What this lens detects
- PERSON: people’s names as they appear in English text.
This is a name-only lens. Emails, phone numbers, SSNs, credit cards, IP addresses, and other structured PII follow regular patterns and are detected by Phileas’s pattern-based (regex, checksum, and dictionary) layer, not by this model. Compose this lens with that layer for full coverage.
Why this lens
This is the highest-capacity member of the ph-eye-pii-en family, fine-tuned from urchade/gliner_large-v2.1 (DeBERTa-v3-large) on the synthetic nvidia/Nemotron-PII dataset. It is built for server-side use where accuracy is the priority and a GPU is available. Like its siblings it is recall-leaning by design, since in redaction a missed name is a leak while an extra span is only over-redaction. This model calibrates its confidence higher than the smaller sizes, so a threshold around 0.95 is the recommended operating point; lower it to push recall higher.
When to use this
- Server-side, GPU-backed pipelines where accuracy outweighs latency and footprint.

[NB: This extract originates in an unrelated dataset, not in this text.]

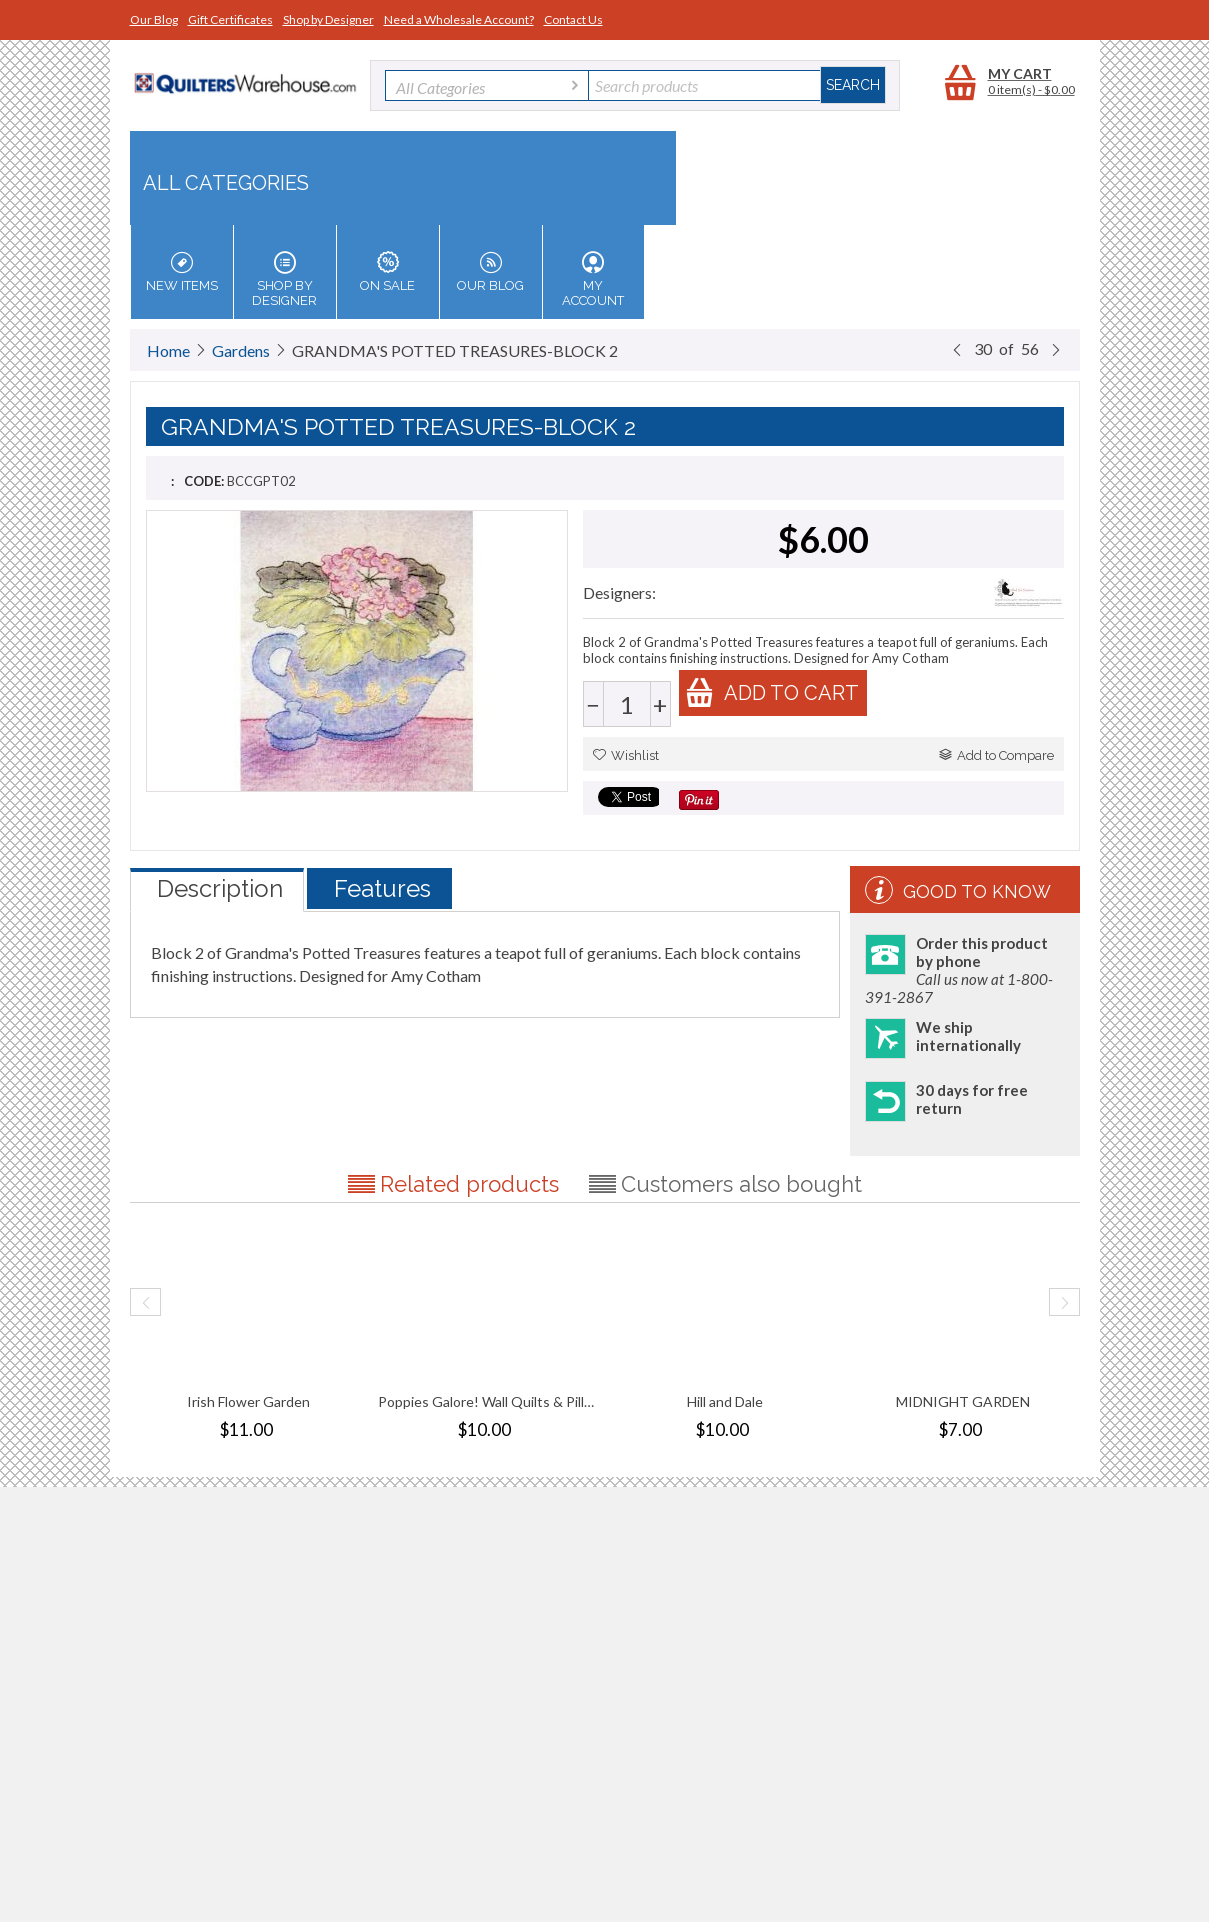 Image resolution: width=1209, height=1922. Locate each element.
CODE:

- Workloads with harder or more varied name forms than the smaller sizes handle well.
- As the English name detector composed with Phileas’s pattern-based detection for structured PII.
Known limitations
- Names only. This lens detects PERSON. Other PII is handled by Phileas’s pattern-based detection; compose accordingly.
- English only. For other languages, load the corresponding language lens when available.
- Largest size. Higher memory and latency needs than the small and medium lenses; size it to your serving budget. Run it at its recommended threshold (around 0.95): at lower thresholds its precision drops sharply.
- Trained on synthetic data. Reported accuracy is in-distribution on Nemotron-PII and is a ceiling, not a production guarantee; validate precision and recall on your own text. The model is recall-leaning, so expect some over-redaction and tune the threshold to your precision/recall balance.
- The underlying model is licensed CC-BY-4.0; the Nemotron-PII training data requires attribution to NVIDIA.